Ebony…coal back… skillet blonde… tar baby… red, redbone… light, bright, and damn near white… high yellow… cinnamon… teasing brown… a whole lot of yella gone to waste… mariney… chocolate… chocolate to the bone… brown sugar… lemon-color… honey-pecan… two-tone liver lip… nose as flat as Aunt Jemima pancake… good hair… bad hair… tack hair… nappy headed… nice hair… wavy hair… blow hair… bald headed… blue black…
Traditionnellement, la peau claire et les cheveux fins sont préférés, au sein de la communauté noire américaine, à la peau sombre et aux cheveux crépus. Cet état de fait, souvent dénoncé, perdure, comme le montre le documentaire de Kathe Sandler qui conclue cette énumération par la comptine « If you’re light, you’re all right… If you’re brown, stick around… If you’re black, get back, get back, get back… » Une scène de Jungle Fever (1991), que Spike Lee a dit largement improvisée, illustre également ce sentiment quand les femmes dénoncent la tendance des hommes noirs à préférer les femmes à la peau claire et font le lien entre peau claire et peau blanche. Drew (Lonette McKee) a invité ses meilleures amies pour une séance de réconfort : son mari, joué par Wesley Snipes, l’a trompée avec une femme blanche (Annabella Scorria). La femme la plus foncée du groupe prend la parole :
– Do any of you know what it is like, not being thought of as attractive?
– I can’t believe you ever believe that!
– Drew, it’s the kind of thing you buy into, okay? I was always the darkest one in my class. I know you know what I’m talking about. All the guys went after the girls with long, straight hair, and that left me out. And it’s that same kind of thinking that leaves us out when it comes to white women. Now, back in the day, brothers would get sisters that looked like you, Drew and you, Vera (Halle Berry), but now, light skin ain’t even good enough. Today brothers are going for the gusto, I mean the real McCoy. That’s why Flipper’s gone.

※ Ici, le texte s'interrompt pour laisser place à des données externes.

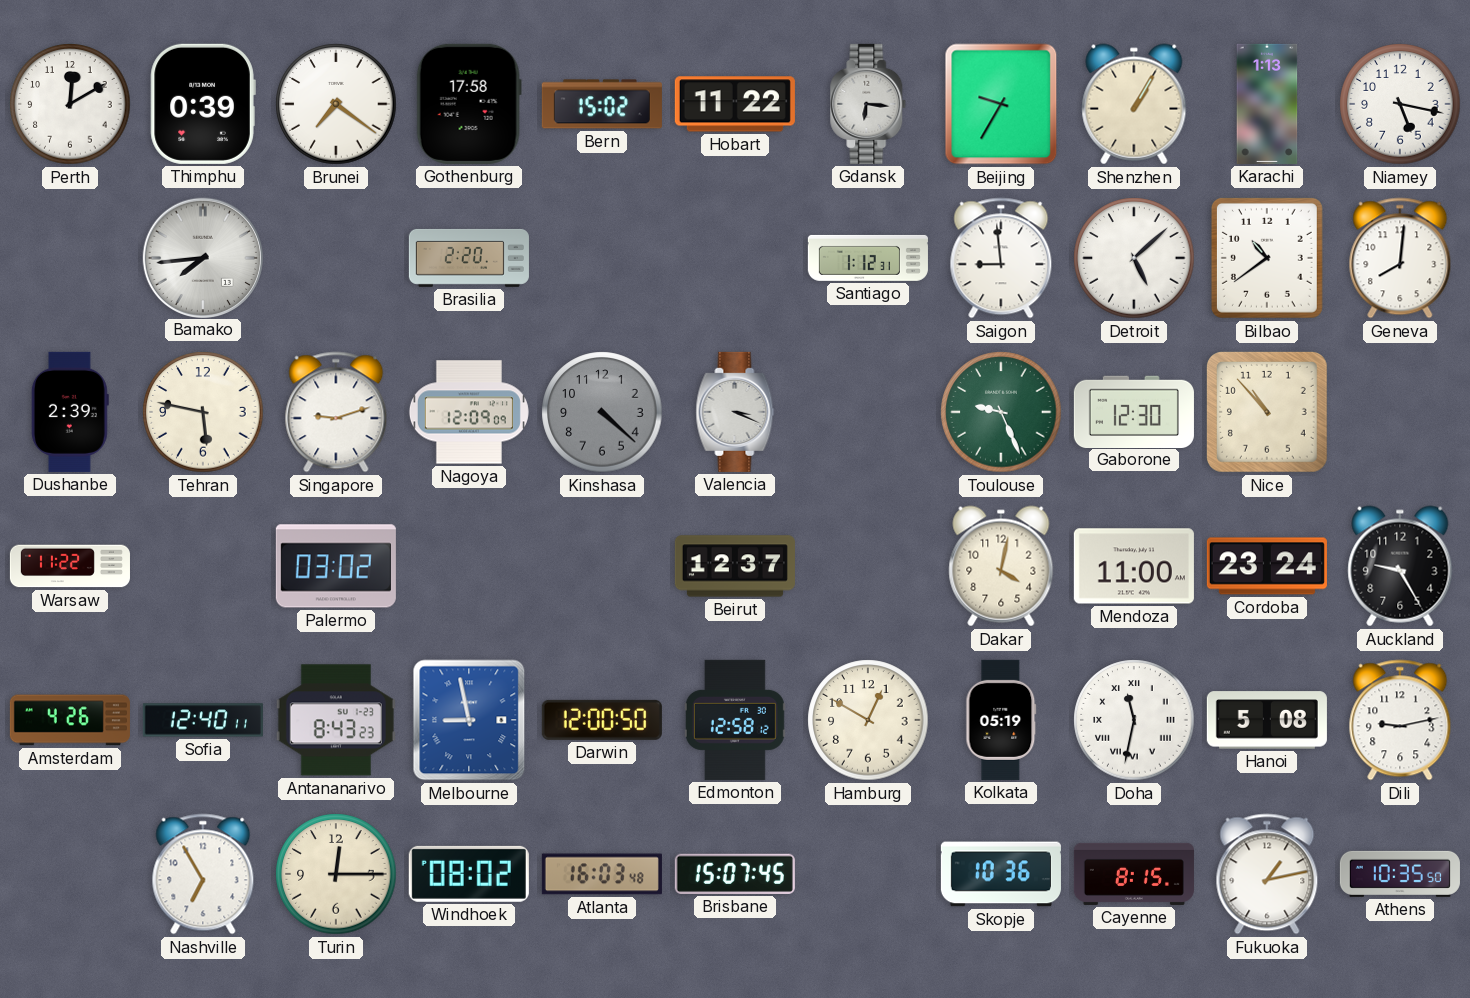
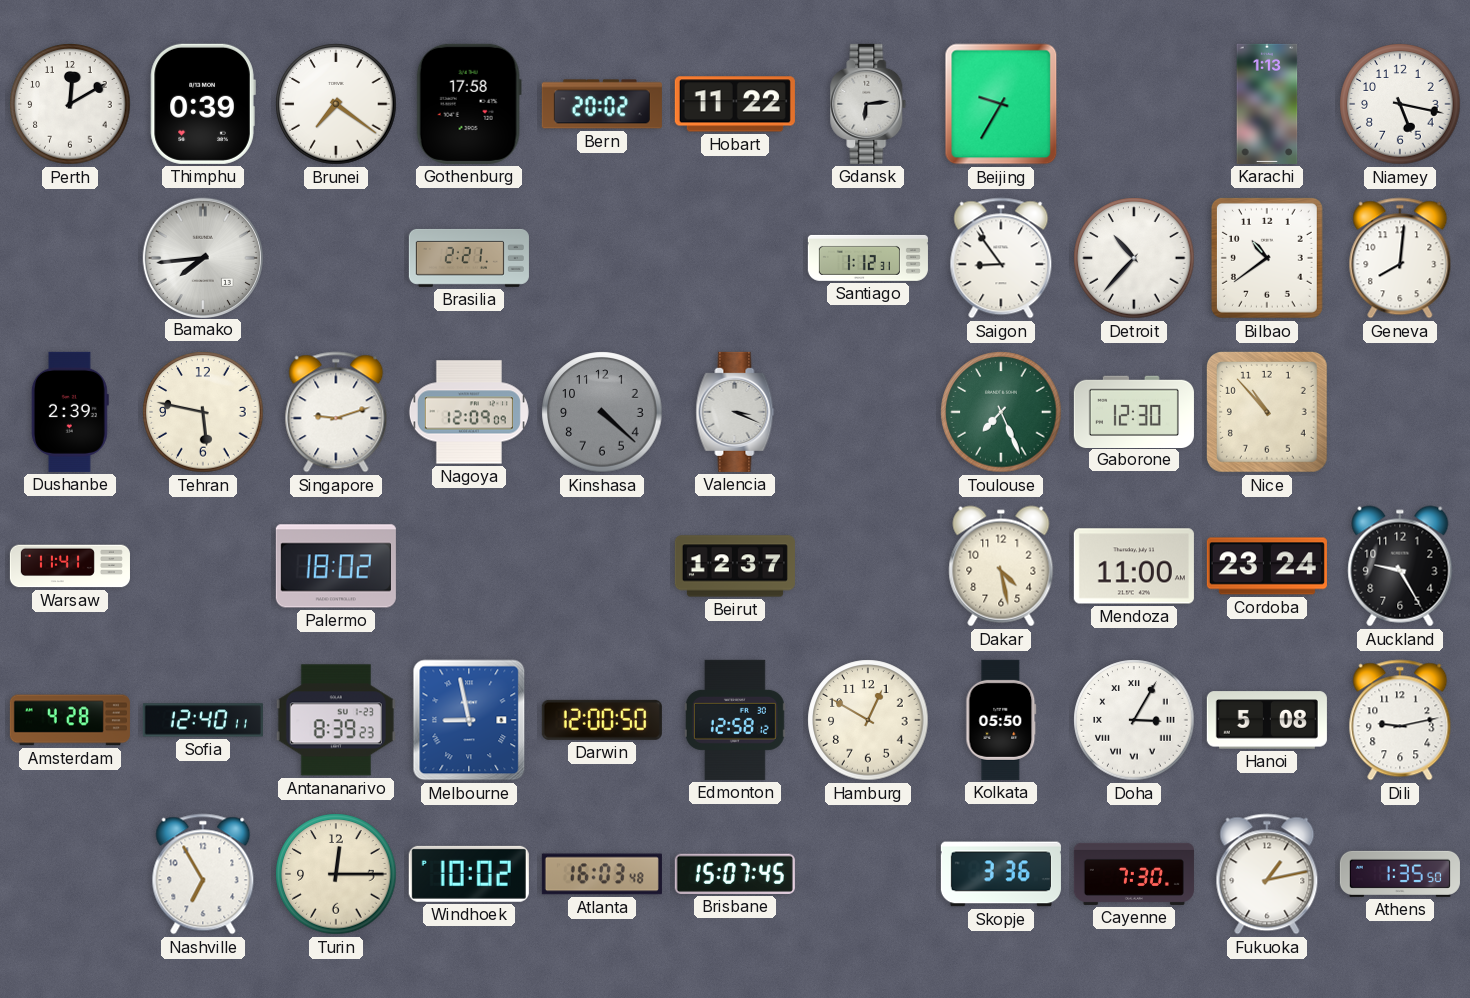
Bern: 15:02 -> 20:02
Gdansk: 6:16 -> 6:14
Shenzhen: 1:05 -> none
Brasilia: 2:20 -> 2:21
Saigon: 8:59 -> 8:54
Detroit: 5:08 -> 10:37
Toulouse: 9:26 -> 7:26
Warsaw: 11:22 -> 11:41
Palermo: 03:02 -> 18:02
Dakar: 4:02 -> 4:28
Amsterdam: 4:26 -> 4:28
Antananarivo: 8:43 -> 8:39
Kolkata: 05:19 -> 05:50
Doha: 11:32 -> 3:05
Windhoek: 08:02 -> 10:02
Skopje: 10:36 -> 3:36
Cayenne: 8:15 -> 7:30
Athens: 10:35 -> 1:35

Sachant que la préférence pour la peau claire et les cheveux raides est largement répandue bien que politiquement incorrecte, une question s’impose : Dans quelle mesure les films noirs américains qui ne comportent que des personnages noirs reproduisent-ils le code de couleurs classique selon lequel les bons ont la peau claire et les méchants ont la peau foncée, comment le remettent-ils en question ?
Il est d’abord utile de revenir sur la répartition des rôles entre acteurs noirs de peau claire et de peau foncée dans le passé, dans les films réalisés par des Noirs américains, et de voir si les anciens schémas persistent ou disparaissent. Nous analyserons ensuite deux films récents, Strictly Business (Kevin Hooks, 1991) et The Drop Squad (David Johnson, 1993), dont les personnages sont tiraillés entre leur désir de réussite et d’accès au rêve américain, et donc d’intégration à la société blanche, et leur difficulté à concilier ces objectifs à leurs racines africaines américaines. En effet, pour bien des raisons mais surtout pour commercialiser la culture noire, les Blancs ont besoin des Noirs. Ces Noirs dont les Blancs se servent, ces Noirs accusés d’être quasiment Blancs seraient-ils les vrais méchants des films noirs américains ? Bamboozled (Spike Lee, 2000), qui traite de la représentation des Noirs dans les médias, propose une analyse du rapport entre réussite, internalisation des représentations racistes et acculturation.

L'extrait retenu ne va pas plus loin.